I don’t understand why this is a bug. The file contains tabs… so it is displaying tabs. Discourse isn’t adding any additional tabs, it is still displaying 4 of them.
Are you saying the onebox should replace tabs with spaces? As why should a onebox alter content of the file it is referencing?
The Github onebox strips leading spaces, but not tabs.
If that’s the case then we might extend this to tabs as well for consistency so @dmitry_fedyuk has a point.

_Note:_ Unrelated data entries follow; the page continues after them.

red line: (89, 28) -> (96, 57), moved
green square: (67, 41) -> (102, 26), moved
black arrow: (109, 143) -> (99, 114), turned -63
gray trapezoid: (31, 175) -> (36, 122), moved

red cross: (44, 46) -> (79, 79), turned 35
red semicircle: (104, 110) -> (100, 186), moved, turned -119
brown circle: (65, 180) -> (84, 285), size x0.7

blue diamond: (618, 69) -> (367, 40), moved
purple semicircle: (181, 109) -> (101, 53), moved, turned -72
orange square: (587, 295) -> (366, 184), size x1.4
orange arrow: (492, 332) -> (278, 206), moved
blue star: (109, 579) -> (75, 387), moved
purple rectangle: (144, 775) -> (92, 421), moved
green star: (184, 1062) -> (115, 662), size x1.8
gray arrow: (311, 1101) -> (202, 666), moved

Ah, so that seems to be as simple as changing (and its other usage ^[ ]{#{min_space}}
)
^[ ]*
to
^[\s]*
There are two lines these change would need to be made on:
m = l.match /^[ ]*/ # find leading spaces 0 or more
and
re = Regexp.new "^[ ]{#{min_space}}" #match the minimum spaces of the line
Please be specific about white spacing (i.e. use [ \t]
), using \s
may cause unicode white-space ghosts past, present and future to come back and kick your ass.

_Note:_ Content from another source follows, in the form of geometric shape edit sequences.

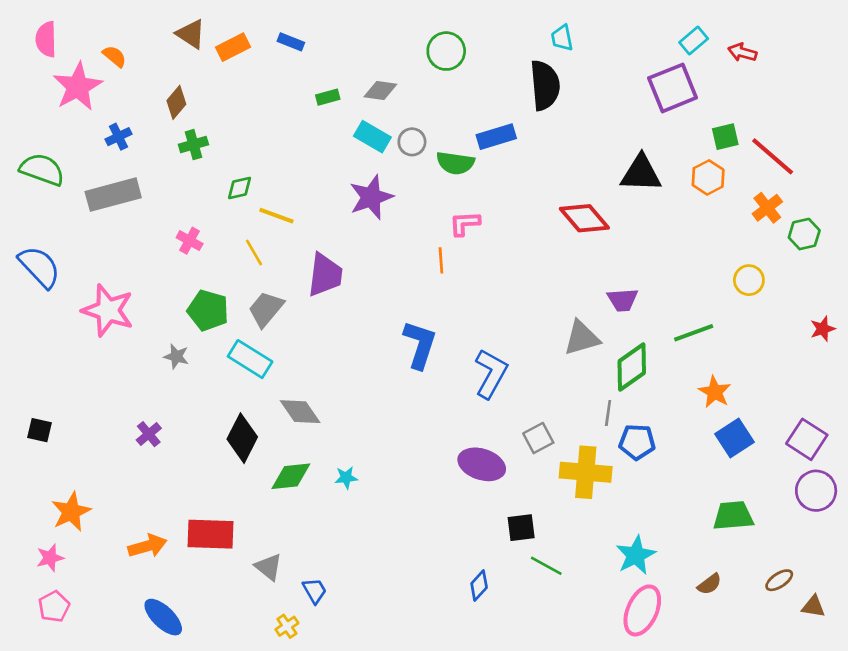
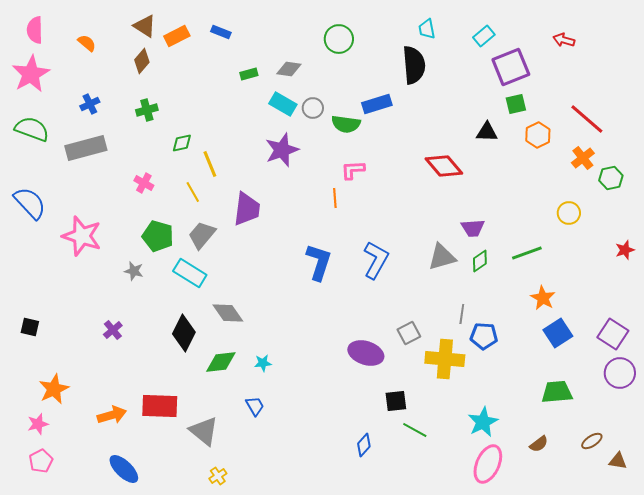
cyan rectangle: (694, 41) -> (484, 36), moved
pink star: (78, 87) -> (31, 74), moved
brown diamond: (176, 102) -> (142, 61), moved
green square: (725, 137) -> (516, 104), moved
black triangle: (641, 173) -> (487, 132), size x0.7
yellow line: (276, 216) -> (210, 164), turned 48
green diamond: (632, 367) -> (480, 261), moved, size x0.6
blue L-shape: (491, 374) -> (376, 260), moved
gray triangle: (269, 567) -> (204, 431), size x1.4
blue trapezoid: (315, 591) -> (255, 406), moved

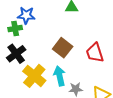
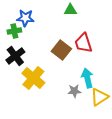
red trapezoid: (95, 53) -> (83, 43), moved
cyan arrow: (60, 76) -> (87, 78), moved

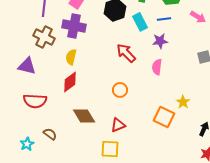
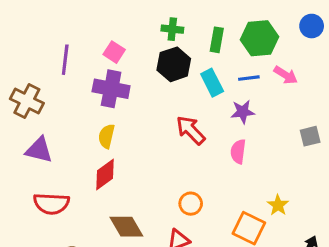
pink arrow: (198, 17) -> (286, 75), moved
brown cross: (44, 37) -> (27, 101), moved
orange circle: (120, 90) -> (191, 204), moved

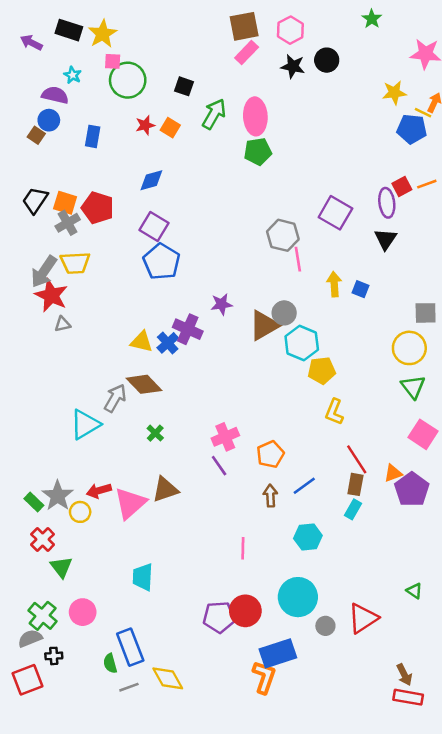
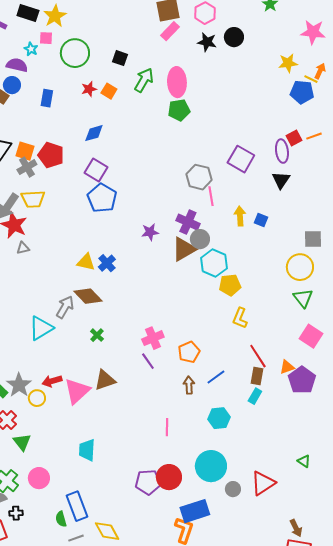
pink square: (113, 61) -> (46, 38), moved
purple cross: (188, 329) -> (188, 222), moved

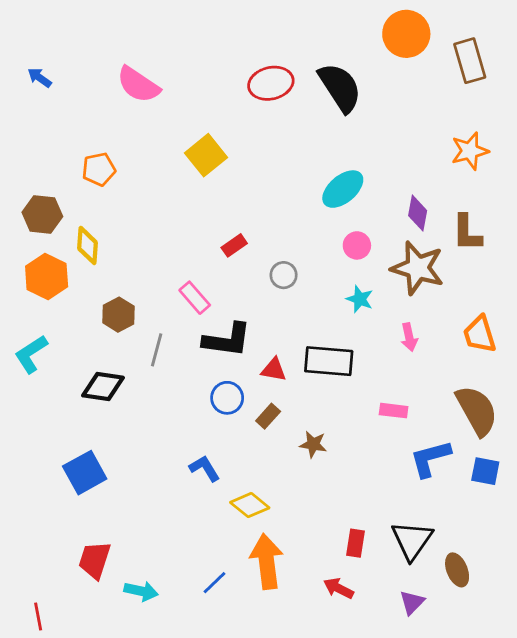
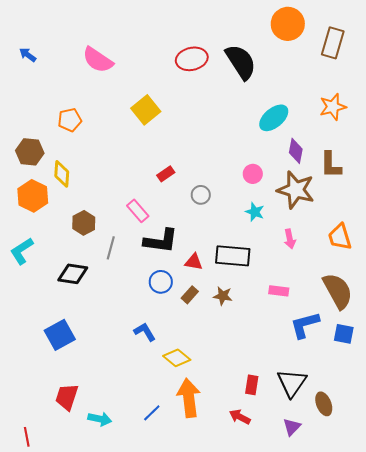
brown rectangle: (470, 61) -> (333, 43), turned 32
cyan ellipse: (343, 189) -> (274, 118), moved
brown star: (313, 444) -> (223, 296), moved

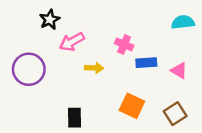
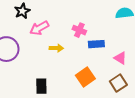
pink triangle: (179, 71) -> (120, 58), moved
orange square: (132, 106) -> (85, 77), turned 30

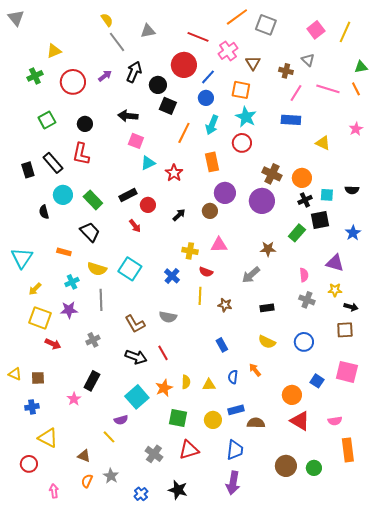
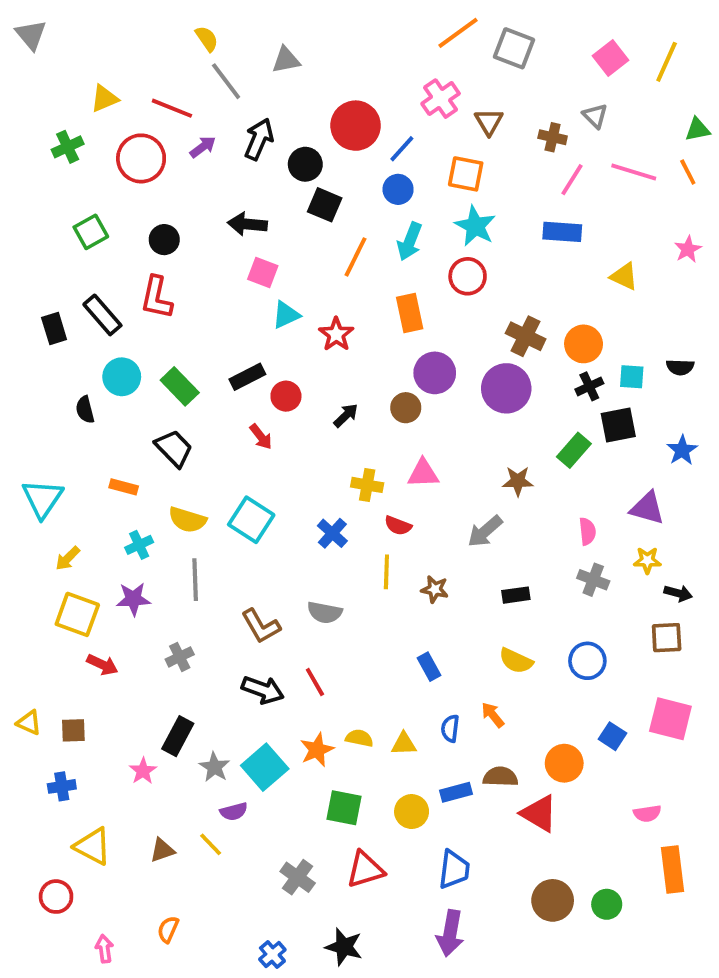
red line: (198, 37) -> (172, 108), moved
yellow semicircle: (186, 382) -> (359, 738), turned -80
red triangle: (300, 421) -> (539, 813), moved
brown semicircle: (256, 423) -> (500, 777), moved
brown triangle: (84, 456) -> (162, 850), moved, turned -40
gray star: (111, 476) -> (214, 767), moved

Actually, I don’t think that is a concern, if Ruby’s regex uses PCRE, it only matches a subset of values unless it is specifically compiled in a way that can put a strain on performance using the PCRE_UCP option.

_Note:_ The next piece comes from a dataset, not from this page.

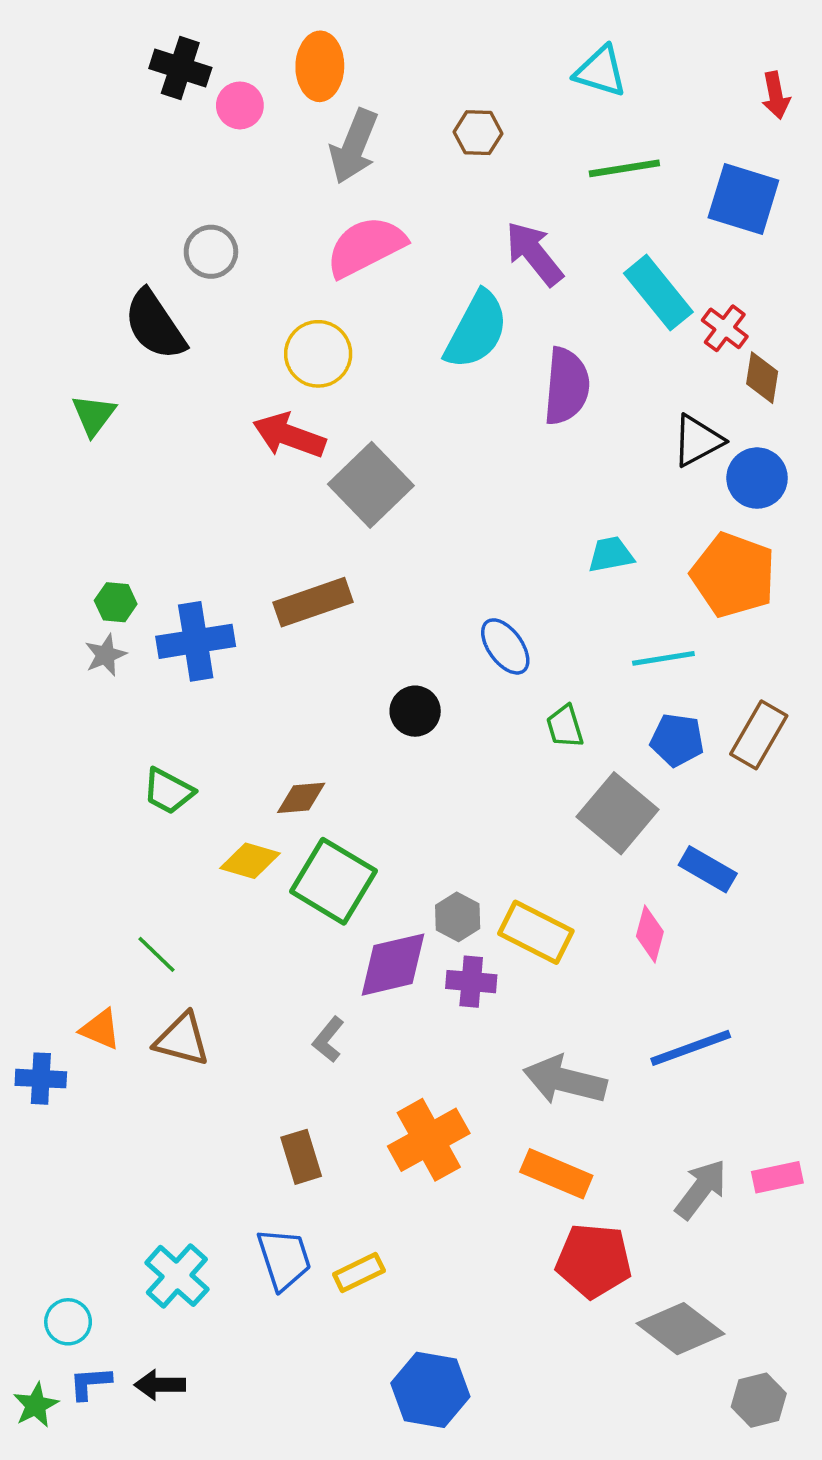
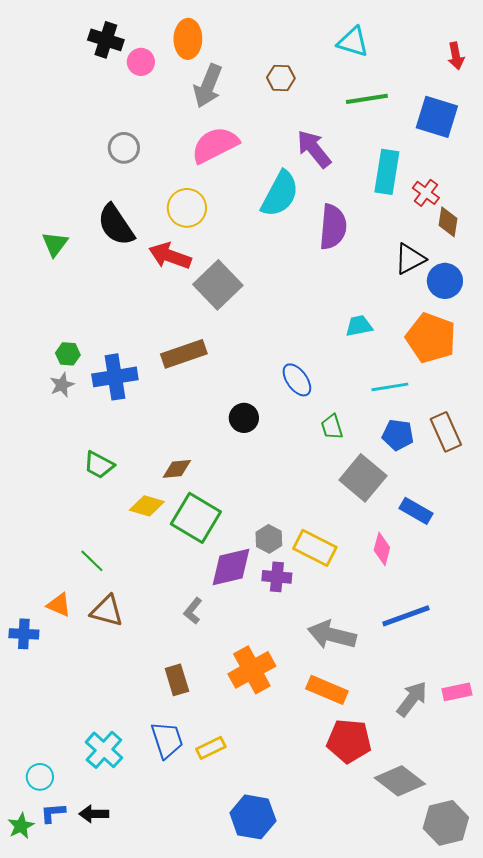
cyan rectangle: (658, 293) -> (387, 172), turned 48
black semicircle: (155, 325) -> (116, 225), moved
brown rectangle: (759, 735) -> (446, 432), turned -54
gray hexagon: (759, 1400) -> (446, 823), size x1.4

http://www.pcre.org/pcre.txt
Plus that non-whitespace would have to be at the start of a line, which is unlikely too, granted, I guess someone could write a literal string across multiple lines.
Fairly certain \s
is safe, but I also have nothing against specifying \t
. Another approach would be to replace all instances of \t
at the beginning of a line with 4 spaces and let the logic continue on its way since it already works with spaces.
So I’d say there is a very very small chance that \s
would be problematic. Especially given that it would have to be a multi-line literal string. Otherwise, there would be zero chance of it the line starting with a unicode whitespace.